Les traces du son lâché se sont estompées. Tout le monde débouche ses oreilles. Je leur lance un regard avant de me recoller contre le tvarak. C'est un moment qui ne se représentera certainement plus dans cette sombre forêt.

L'animal ne se redresse pas. Je le sens placide. Il sait maintenant que je ne suis pas dangereuse.

— Petite ! lance Bordos en se touchant partiellement l'oreille.

« Ne refais plus jamais cela... Nous sommes une équipe et cela aurait endommagé notre ouïe... tu aurais dû nous prévenir... Et s'il y avait eu une créature dans le coin, tu t'imagines ? »

Je ne réponds pas, mais pour briser toutes querelles, j'acquiesce sans attendre. Le tvarak bouge brusquement. Il n'est pas nerveux. Il se redresse, me forçant à reculer. Il vaut sept fois ma taille. Il ne m'adresse pas un regard, ce qui me donne à penser qu'il est pressé. Il tourne vers un angle droit de la forêt et s'apprête à s'engouffrer dans la lugubre broussaille.

Je l'observe un moment avant de me tourner vers mes compagnons entre guillemets.

— Depuis la dernière fois, je voulais savoir... Ces barres... qu'est-ce...
— Vous n'avez pas besoin de le savoir... soyez certains que je vous protégerai du mieux que je pourrais...

Cette réponse lancée à Eskiell était pour clore le débat qui allait sans doute s'engager et en partie, le faire comprendre que je ne supporte pas l'entendre.

— Eh ! me lance Nsenga. Regarde !

Je me tourne vers le point indexé et constate que le tvarak n'est pas encore parti.

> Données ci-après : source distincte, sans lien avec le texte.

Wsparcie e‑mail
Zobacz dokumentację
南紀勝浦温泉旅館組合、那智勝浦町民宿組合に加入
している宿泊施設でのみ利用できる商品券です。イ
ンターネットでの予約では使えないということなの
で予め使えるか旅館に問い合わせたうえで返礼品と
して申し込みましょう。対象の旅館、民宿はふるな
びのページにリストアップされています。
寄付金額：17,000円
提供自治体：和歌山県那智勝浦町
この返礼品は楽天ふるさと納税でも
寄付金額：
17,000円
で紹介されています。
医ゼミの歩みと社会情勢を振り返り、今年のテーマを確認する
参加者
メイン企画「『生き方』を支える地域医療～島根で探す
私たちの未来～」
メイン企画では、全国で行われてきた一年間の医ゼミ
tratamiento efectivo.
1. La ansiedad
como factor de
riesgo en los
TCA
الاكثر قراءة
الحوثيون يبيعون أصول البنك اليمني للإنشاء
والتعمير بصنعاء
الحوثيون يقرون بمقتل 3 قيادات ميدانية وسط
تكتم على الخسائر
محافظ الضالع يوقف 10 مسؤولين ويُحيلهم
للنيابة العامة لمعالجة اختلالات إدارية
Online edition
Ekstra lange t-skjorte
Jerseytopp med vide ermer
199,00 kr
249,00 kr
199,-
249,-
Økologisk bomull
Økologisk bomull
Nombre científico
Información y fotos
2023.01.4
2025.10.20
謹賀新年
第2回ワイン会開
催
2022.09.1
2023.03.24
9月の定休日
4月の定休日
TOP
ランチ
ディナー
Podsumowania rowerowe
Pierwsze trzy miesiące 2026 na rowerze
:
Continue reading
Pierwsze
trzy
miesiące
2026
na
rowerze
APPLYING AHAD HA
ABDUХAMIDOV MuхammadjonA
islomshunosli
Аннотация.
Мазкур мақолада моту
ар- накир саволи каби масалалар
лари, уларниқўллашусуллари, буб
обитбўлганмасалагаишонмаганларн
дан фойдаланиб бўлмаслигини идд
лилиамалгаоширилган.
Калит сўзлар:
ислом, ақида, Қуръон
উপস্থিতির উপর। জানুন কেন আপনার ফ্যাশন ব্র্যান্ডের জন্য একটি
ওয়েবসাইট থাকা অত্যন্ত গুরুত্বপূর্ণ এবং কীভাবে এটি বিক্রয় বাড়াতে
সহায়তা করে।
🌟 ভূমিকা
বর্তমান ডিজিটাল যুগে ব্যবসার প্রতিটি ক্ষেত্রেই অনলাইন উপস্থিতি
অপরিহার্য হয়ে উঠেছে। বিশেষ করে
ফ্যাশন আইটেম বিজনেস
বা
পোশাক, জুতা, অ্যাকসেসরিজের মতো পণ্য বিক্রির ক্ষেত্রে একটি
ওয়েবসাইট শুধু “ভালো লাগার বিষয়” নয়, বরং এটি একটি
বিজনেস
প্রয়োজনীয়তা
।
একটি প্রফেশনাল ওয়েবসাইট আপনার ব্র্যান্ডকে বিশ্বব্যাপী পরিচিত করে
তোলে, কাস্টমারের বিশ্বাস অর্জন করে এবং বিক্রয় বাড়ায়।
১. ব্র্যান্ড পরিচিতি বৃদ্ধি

Il me fixe intensément avec des yeux dilatés.

— Que veut-il ? questionne Bordos.

Je prends quelques minutes avant de donner une quelconque réponse. Je m'avance vers l'animal et d'un coup d'œil à mes compagnons, nous nous dirigeons tous vers le chemin que nous indique notre nouvel allié.

*Un tvarak débrailleur : il s'agit d'une espèce de tvarak, comparable à celle du ruminant de la famille de bovidés, d'une taille quatre fois plus imposante que celle sur terre et d'une masse et d'un poids en adéquation. Il a cependant la tête d'un sanglier.